**Work item**
Print the lines of the entries below from the one with "De serres hebben" through the final line, exactly as they appear. The pictures are not part of the copy.

++++++++++

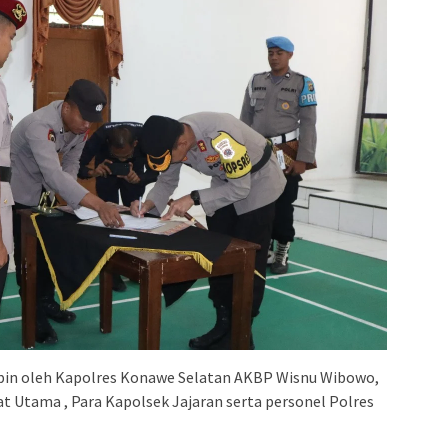
mpin oleh Kapolres Konawe Selatan AKBP Wisnu Wibowo,
bat Utama , Para Kapolsek Jajaran serta personel Polres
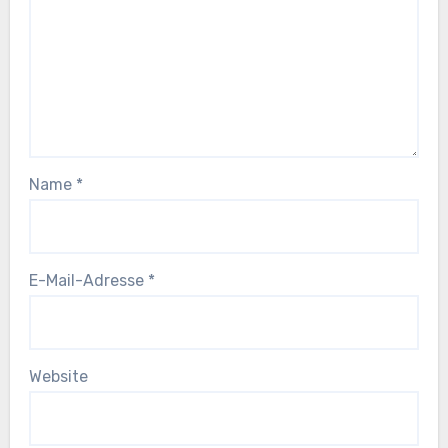
Name
*
E-Mail-Adresse
*
Website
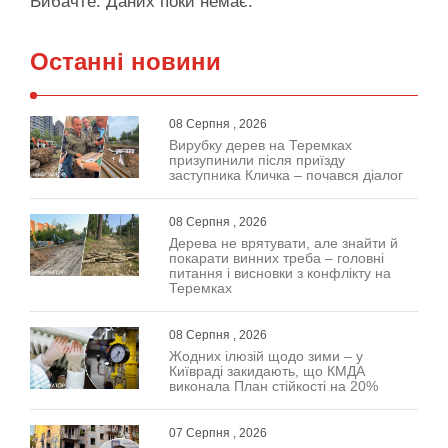
Вибачте. Даних поки немає.
Останні новини
08 Серпня , 2026
Вирубку дерев на Теремках
призупинили після приїзду
заступника Кличка – почався діалог
08 Серпня , 2026
Дерева не врятувати, але знайти й
покарати винних треба – головні
питання і висновки з конфлікту на
Теремках
08 Серпня , 2026
Жодних ілюзій щодо зими – у
Київраді закидають, що КМДА
виконала План стійкості на 20%
07 Серпня , 2026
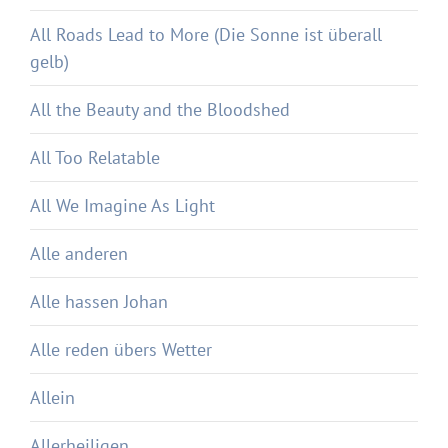
All Roads Lead to More (Die Sonne ist überall
gelb)
All the Beauty and the Bloodshed
All Too Relatable
All We Imagine As Light
Alle anderen
Alle hassen Johan
Alle reden übers Wetter
Allein
Allerheiligen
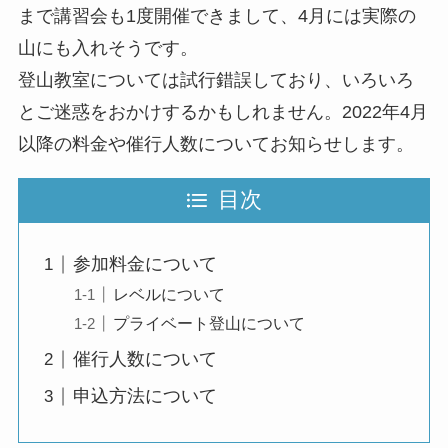
まで講習会も1度開催できまして、4月には実際の
山にも入れそうです。
登山教室については試行錯誤しており、いろいろ
とご迷惑をおかけするかもしれません。2022年4月
以降の料金や催行人数についてお知らせします。
目次
参加料金について
レベルについて
プライベート登山について
催行人数について
申込方法について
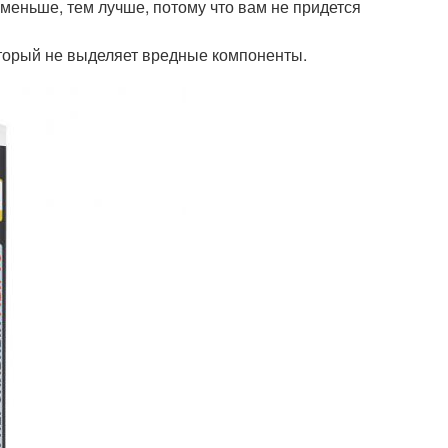
меньше, тем лучше, потому что вам не придется
торый не выделяет вредные компоненты.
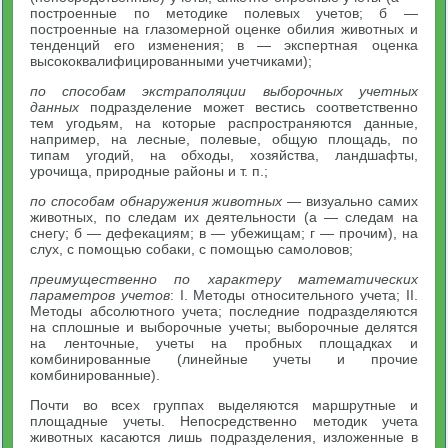
построенные по методике полевых учетов; б —
построенные на глазомерной оценке обилия животных и
тенденций его изменения; в — экспертная оценка
высококвалифицированными учетчиками);
по способам экстраполяции выборочных учетных
данных
подразделение может вестись соответственно
тем угодьям, на которые распространяются данные,
например, на лесные, полевые, общую площадь, по
типам угодий, на обходы, хозяйства, ландшафты,
урочища, природные районы и т. п.;
по способам обнаружения животных
— визуально самих
животных, по следам их деятельности (а — следам на
снегу; б — дефекациям; в — убежищам; г — прочим), на
слух, с помощью собаки, с помощью самоловов;
преимущественно по характеру математических
параметров учетов
: I. Методы относительного учета; II.
Методы абсолютного учета; последние подразделяются
на сплошные и выборочные учеты; выборочные делятся
на ленточные, учеты на пробных площадках и
комбинированные (линейные учеты и прочие
комбинированные).
Почти во всех группах выделяются маршрутные и
площадные учеты. Непосредственно методик учета
животных касаются лишь подразделения, изложенные в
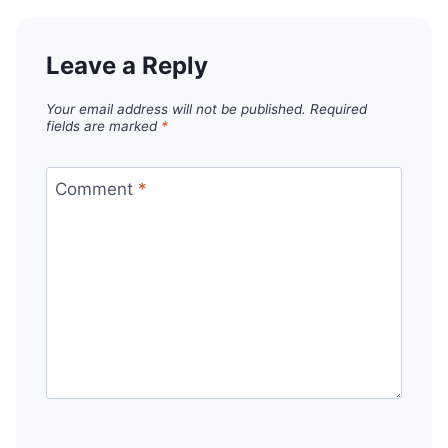
Leave a Reply
Your email address will not be published.
Required
fields are marked
*
Comment
*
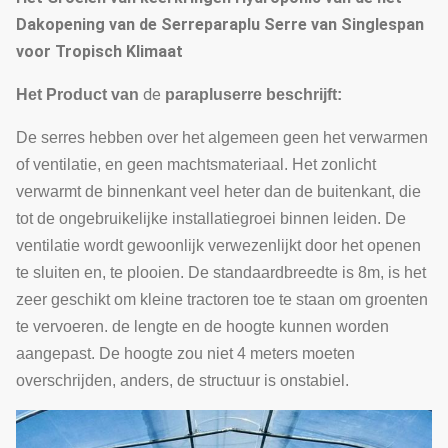
Dakopening van de Serreparaplu Serre van Singlespan
voor Tropisch Klimaat
de
Het Product
van
parapluserre
beschrijft:
De serres hebben over het algemeen geen het verwarmen
of ventilatie, en geen machtsmateriaal. Het zonlicht
verwarmt de binnenkant veel heter dan de buitenkant, die
tot de ongebruikelijke installatiegroei binnen leiden. De
ventilatie wordt gewoonlijk verwezenlijkt door het openen
te sluiten en, te plooien. De standaardbreedte is 8m, is het
zeer geschikt om kleine tractoren toe te staan om groenten
te vervoeren. de lengte en de hoogte kunnen worden
aangepast. De hoogte zou niet 4 meters moeten
overschrijden, anders, de structuur is onstabiel.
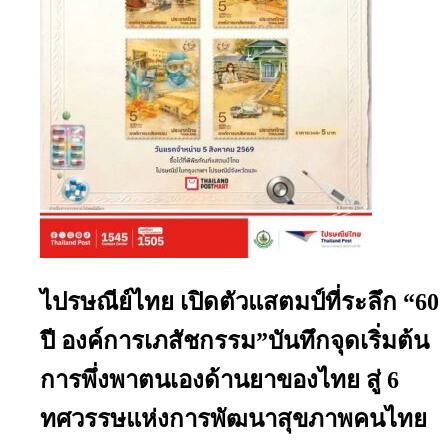
ไปรษณีย์ไทย เปิดตัวแสตมป์ที่ระลึก “60
ปี องค์การเภสัชกรรม”บันทึกจุดเริ่มต้น
การพึ่งพาตนเองด้านยาของไทย สู่ 6
ทศวรรษแห่งการพัฒนาสุขภาพคนไทย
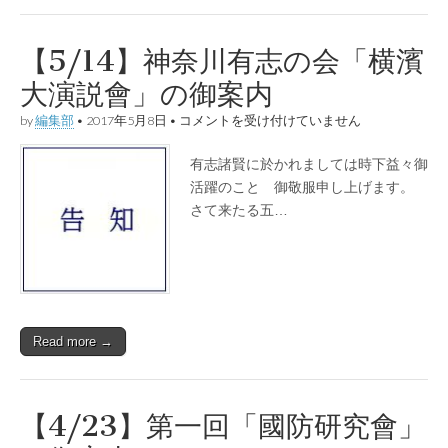
ら
せ
は
【5/14】神奈川有志の会「横濱
大演説會」の御案内
【5/14】
by
編集部
•
2017年5月8日
•
コメントを受け付けていません
神
奈
有志諸賢に於かれましては時下益々御
川
有
活躍のことゝ御敬服申し上げます。
志
さて来たる五…
の
会
「横
濱
大
演
説
會」
Read more →
の
御
案
内
は
【4/23】第一回「國防研究會」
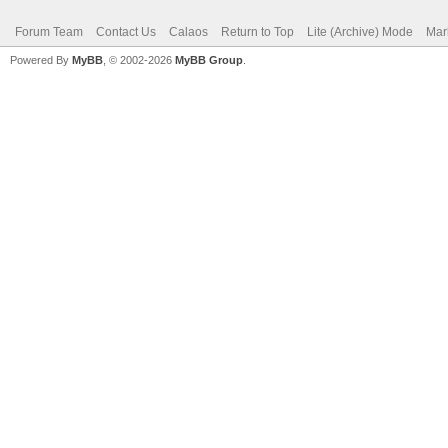
Forum Team
Contact Us
Calaos
Return to Top
Lite (Archive) Mode
Mar
Powered By
MyBB
, © 2002-2026
MyBB Group
.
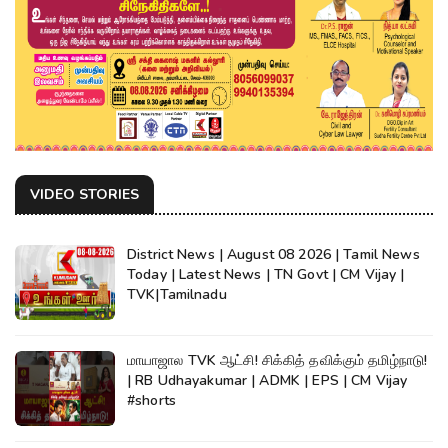
VIDEO STORIES
District News | August 08 2026 | Tamil News
Today | Latest News | TN Govt | CM Vijay |
TVK|Tamilnadu
மாயாஜால TVK ஆட்சி! சிக்கித் தவிக்கும் தமிழ்நாடு!
| RB Udhayakumar | ADMK | EPS | CM Vijay
#shorts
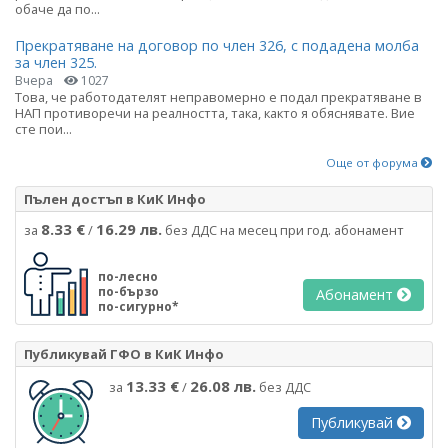
обаче да по...
Прекратяване на договор по член 326, с подадена молба
за член 325.
Вчера
1027
Това, че работодателят неправомерно е подал прекратяване в
НАП противоречи на реалността, така, както я обяснявате. Вие
сте пои...
Още от форума
Пълен достъп в КиК Инфо
8.33 €
16.29 лв.
за
/
без ДДС на месец при год. абонамент
по-лесно
по-бързо
Абонамент
по-сигурно*
Публикувай ГФО в КиК Инфо
13.33 €
26.08 лв.
за
/
без ДДС
Публикувай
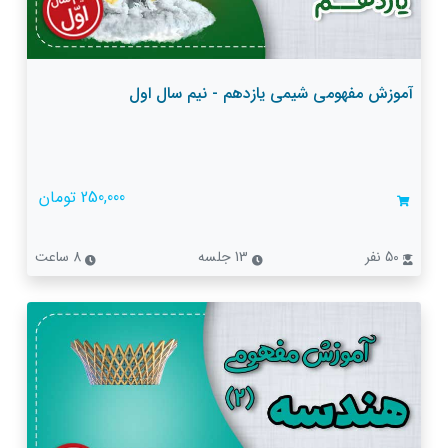
آموزش مفهومی شیمی یازدهم - نیم سال اول
250,000 تومان
50 نفر
13 جلسه
8 ساعت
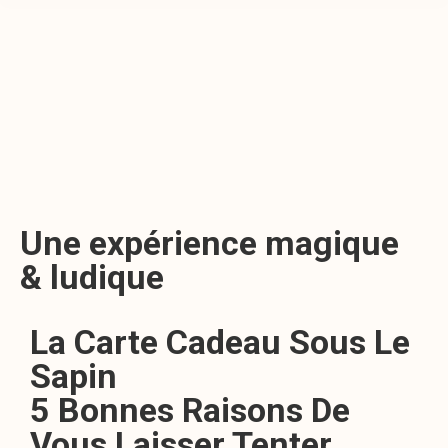
Une expérience magique
& ludique
La Carte Cadeau Sous Le
Sapin
5 Bonnes Raisons De
Vous Laisser Tenter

++++++++++

**Response box**
De serres hebben over het algemeen geen het verwarmen
of ventilatie, en geen machtsmateriaal. Het zonlicht
verwarmt de binnenkant veel heter dan de buitenkant, die
tot de ongebruikelijke installatiegroei binnen leiden. De
ventilatie wordt gewoonlijk verwezenlijkt door het openen
te sluiten en, te plooien. De standaardbreedte is 8m, is het
zeer geschikt om kleine tractoren toe te staan om groenten
te vervoeren. de lengte en de hoogte kunnen worden
aangepast. De hoogte zou niet 4 meters moeten
overschrijden, anders, de structuur is onstabiel.
ไปรษณีย์ไทย เปิดตัวแสตมป์ที่ระลึก “60
ปี องค์การเภสัชกรรม”บันทึกจุดเริ่มต้น
การพึ่งพาตนเองด้านยาของไทย สู่ 6
ทศวรรษแห่งการพัฒนาสุขภาพคนไทย
ら
せ
は
【5/14】神奈川有志の会「横濱
大演説會」の御案内
【5/14】
by
編集部
•
2017年5月8日
•
コメントを受け付けていません
神
奈
有志諸賢に於かれましては時下益々御
川
有
活躍のことゝ御敬服申し上げます。
志
さて来たる五…
の
会
「横
濱
大
演
説
會」
Read more →
の
御
案
内
は
【4/23】第一回「國防研究會」
Forum Team
Contact Us
Calaos
Return to Top
Lite (Archive) Mode
Mar
Powered By
MyBB
, © 2002-2026
MyBB Group
.
VIDEO STORIES
District News | August 08 2026 | Tamil News
Today | Latest News | TN Govt | CM Vijay |
TVK|Tamilnadu
மாயாஜால TVK ஆட்சி! சிக்கித் தவிக்கும் தமிழ்நாடு!
| RB Udhayakumar | ADMK | EPS | CM Vijay
#shorts
обаче да по...
Прекратяване на договор по член 326, с подадена молба
за член 325.
Вчера
1027
Това, че работодателят неправомерно е подал прекратяване в
НАП противоречи на реалността, така, както я обяснявате. Вие
сте пои...
Още от форума
Пълен достъп в КиК Инфо
8.33 €
16.29 лв.
за
/
без ДДС на месец при год. абонамент
по-лесно
по-бързо
Абонамент
по-сигурно*
Публикувай ГФО в КиК Инфо
13.33 €
26.08 лв.
за
/
без ДДС
Публикувай
آموزش مفهومی شیمی یازدهم - نیم سال اول
250,000 تومان
50 نفر
13 جلسه
8 ساعت
Une expérience magique
& ludique
La Carte Cadeau Sous Le
Sapin
5 Bonnes Raisons De
Vous Laisser Tenter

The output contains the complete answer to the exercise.